Recent developments include a comprehensive account of gravitational effects in the spectra of bound systems, and limitations of Einstein’s equivalence principle, given here, the analysis of atomic physics constraints on new particle models (see research article), and the identification of long-range tails in van der Waals interactions (see here). In general, the fields of interest have branched out a little more toward general relativity, in recent years, and borderline areas toward atomic physics. Probably, the most important result obtained in recent years concerns the equivalence principle for antiparticles, which has been investigated and, perhaps, conclusively demonstrated here. Furthermore, problems connected to the interaction of atoms, including those in metastable states, with surfaces (see our research article), have been considered. Quantum electrodynamics is sometimes characterized as a theory that describes somewhat exotic effects, tiny corrections which are important mainly for high-precision experiments. This is not the case, as shown in recent works. The quantum theory of blackbody and non-contact van der Waals friction, which is important for astrophysical processes, has been considered here. The surprising conclusion is that the so-called one-loop quantum electrodynamic “correction” in this case dominates over the tree-level term.

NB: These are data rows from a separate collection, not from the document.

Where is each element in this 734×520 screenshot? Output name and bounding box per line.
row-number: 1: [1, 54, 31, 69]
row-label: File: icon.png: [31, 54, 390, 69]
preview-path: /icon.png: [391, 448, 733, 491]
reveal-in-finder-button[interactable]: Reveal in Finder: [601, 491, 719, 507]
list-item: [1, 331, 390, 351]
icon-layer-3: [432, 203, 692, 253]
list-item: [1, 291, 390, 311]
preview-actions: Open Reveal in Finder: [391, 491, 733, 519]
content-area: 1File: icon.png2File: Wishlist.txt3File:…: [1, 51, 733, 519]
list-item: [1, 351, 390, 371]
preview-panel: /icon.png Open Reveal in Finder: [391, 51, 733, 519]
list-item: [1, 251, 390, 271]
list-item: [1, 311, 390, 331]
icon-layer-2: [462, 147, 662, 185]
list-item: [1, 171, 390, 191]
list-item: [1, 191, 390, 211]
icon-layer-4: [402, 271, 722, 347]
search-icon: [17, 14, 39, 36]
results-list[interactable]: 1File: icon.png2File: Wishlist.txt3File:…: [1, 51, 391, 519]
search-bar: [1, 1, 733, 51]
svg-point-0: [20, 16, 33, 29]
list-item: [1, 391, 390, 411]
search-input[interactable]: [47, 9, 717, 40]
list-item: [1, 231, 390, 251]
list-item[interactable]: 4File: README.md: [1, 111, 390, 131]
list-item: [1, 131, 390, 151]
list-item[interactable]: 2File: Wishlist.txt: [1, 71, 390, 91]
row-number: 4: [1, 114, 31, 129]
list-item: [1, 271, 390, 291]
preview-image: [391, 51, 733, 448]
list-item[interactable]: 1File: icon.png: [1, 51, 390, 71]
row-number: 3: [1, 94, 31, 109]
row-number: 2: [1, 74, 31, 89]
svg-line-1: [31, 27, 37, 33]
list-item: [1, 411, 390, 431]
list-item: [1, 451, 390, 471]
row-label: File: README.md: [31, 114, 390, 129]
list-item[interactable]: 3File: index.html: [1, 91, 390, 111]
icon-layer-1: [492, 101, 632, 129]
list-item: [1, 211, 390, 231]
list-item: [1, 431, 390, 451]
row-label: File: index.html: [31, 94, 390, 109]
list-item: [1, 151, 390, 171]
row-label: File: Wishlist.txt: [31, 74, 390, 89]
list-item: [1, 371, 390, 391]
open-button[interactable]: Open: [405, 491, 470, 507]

A further example where insight into quantum electrodynamic processes is crucial for the analysis of dynamic processes involving bound states concerns two-photon decays from highly excited states. The problem is that in typical cases, virtual states of lower energy than the decaying state, but higher energy than the ground state, exist which can be reached via a dipole transition. One thus has to separate the coherent contribution to the two-photon decay rate, from the sequential one-photon transition via the intermediate (virtual state). The latter process is also known as a cascade. This problem has been addressed in a number of publications, including this one and here, following an initial account given as a fast-track communication.